Brief: A partial copy is required: transcribe exactly the lines from the one containing "Uygun Fiyatlı Şişme" through the last line below, without any pictures.

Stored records
========================================
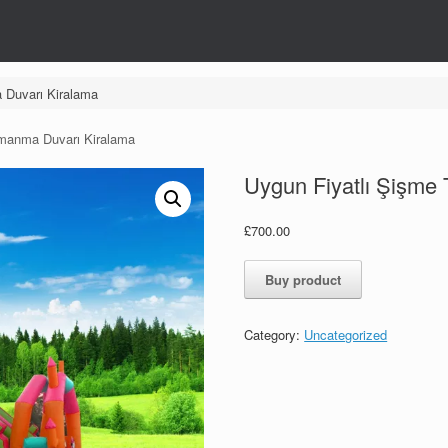
 Duvarı Kiralama
rmanma Duvarı Kiralama
Uygun Fiyatlı Şişme
£
700.00
Buy product
Category:
Uncategorized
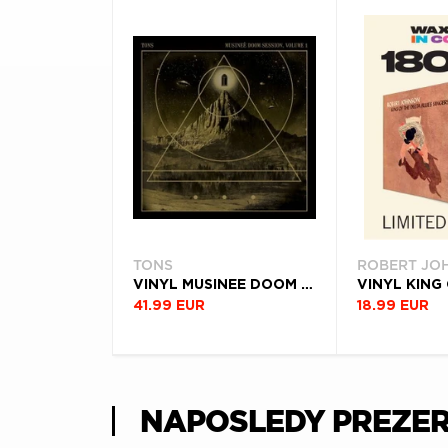
TONS
ROBERT JO
VINYL MUSINEE DOOM SESSION VOL.1
41.99 EUR
18.99 EUR
NAPOSLEDY PREZE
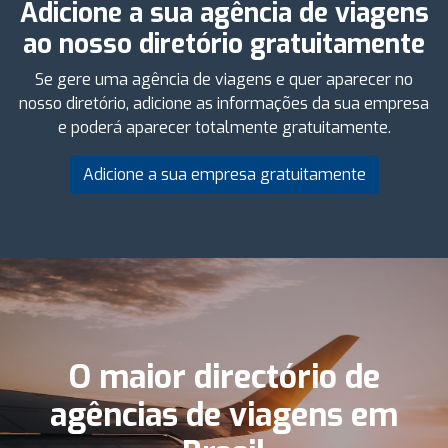
Adicione a sua agência de viagens
ao nosso diretório gratuitamente
Se gere uma agência de viagens e quer aparecer no
nosso diretório, adicione as informações da sua empresa
e poderá aparecer totalmente gratuitamente.
Adicione a sua empresa gratuitamente
O maior directório de
agências de viagens em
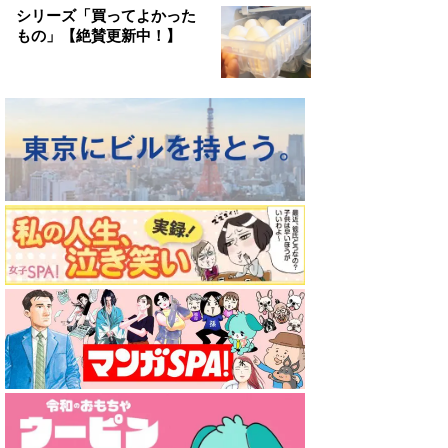
シリーズ「買ってよかった
もの」【絶賛更新中！】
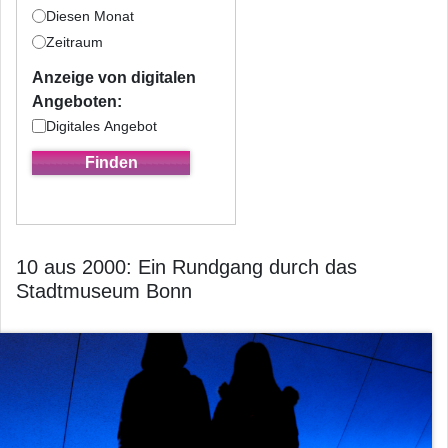
Diesen Monat
Zeitraum
Anzeige von digitalen
Angeboten:
Digitales Angebot
10 aus 2000: Ein Rundgang durch das
Stadtmuseum Bonn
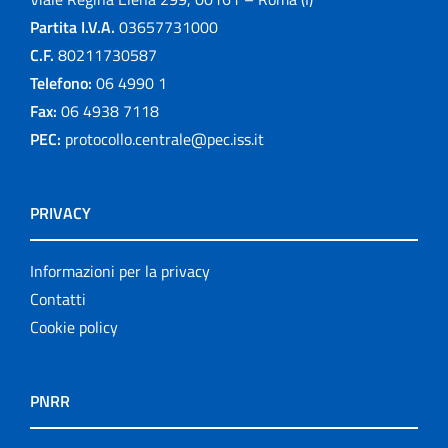
Partita I.V.A.
03657731000
C.F.
80211730587
Telefono:
06 4990 1
Fax:
06 4938 7118
PEC:
protocollo.centrale@pec.iss.it
PRIVACY
Informazioni per la privacy
Contatti
Cookie policy
PNRR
========================================
Result of this exercise:
Uygun Fiyatlı Şişme
£
700.00
Buy product
Category:
Uncategorized
TONS
ROBERT JO
VINYL MUSINEE DOOM SESSION VOL.1
41.99 EUR
18.99 EUR
NAPOSLEDY PREZE
Adicione a sua agência de viagens
ao nosso diretório gratuitamente
Se gere uma agência de viagens e quer aparecer no
nosso diretório, adicione as informações da sua empresa
e poderá aparecer totalmente gratuitamente.
Adicione a sua empresa gratuitamente
O maior directório de
agências de viagens em
シリーズ「買ってよかった
もの」【絶賛更新中！】
Diesen Monat
Zeitraum
Anzeige von digitalen
Angeboten:
Digitales Angebot
10 aus 2000: Ein Rundgang durch das
Stadtmuseum Bonn
Partita I.V.A.
03657731000
C.F.
80211730587
Telefono:
06 4990 1
Fax:
06 4938 7118
PEC:
protocollo.centrale@pec.iss.it
PRIVACY
Informazioni per la privacy
Contatti
Cookie policy
PNRR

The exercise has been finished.